Meagher and other supporters and opponents of Casella's proposal are taking part in a two-day public hearing before regulators with the Maine Department of Environmental Protection. To send the trash up north, the state needs to approve the company's applications and lift restrictions on the amount of solid waste it can receive at Juniper.

Opponents of the project say the state ought to be focusing on cleaning up the Juniper Ridge site, not adding to the pollution there. Ralph Coffman says the dump put his campground in Old Town out of business. "Nobody wants to camp out a mile and half from the largest toxic waste site in all of New England," Coffman says.

In 2003, the state took over the Juniper Ridge Landfill to prevent the Georgia-Pacific Paper Mill from shutting down and laying off hundreds of workers. The mill eventually shut down anyway. And opponents, like Coffman, say Old Town and surrounding communities were left with a dump that's been contaminating the region's air quality and groundwater for years.

"This dump is located right above Old Town's water supply. That also supplies the water to Milford, Bradley, the University of Maine - it's ruined our town," Coffman says.

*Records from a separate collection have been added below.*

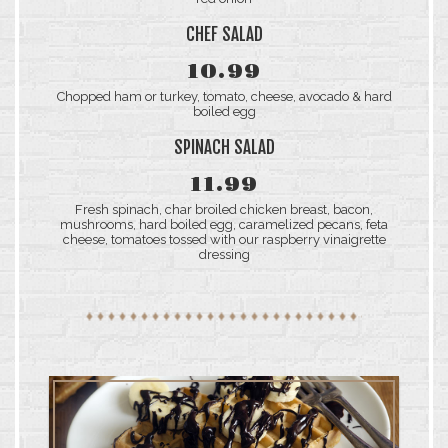
CHEF SALAD
10.99
Chopped ham or turkey, tomato, cheese, avocado & hard
boiled egg
SPINACH SALAD
11.99
Fresh spinach, char broiled chicken breast, bacon,
mushrooms, hard boiled egg, caramelized pecans, feta
cheese, tomatoes tossed with our raspberry vinaigrette
dressing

But Casella disputes the assertion that Juniper Ridge has ever been a threat to the environment, or would become one, if it begins taking all that solid waste from southern Maine. And Bill Mayo, Old Town's city manager, says his staff has had a good experience working with the company.

"Casella has been good in the past in how they operate the landfill. They're very good in dealing with odor - odor issues at the landfill - dealing with truck traffic and things like that," Mayo says.

Tonight, environmental regulators will hear testimony from members of the public on the proposal to bring southern Maine's trash to Juniper Ridge.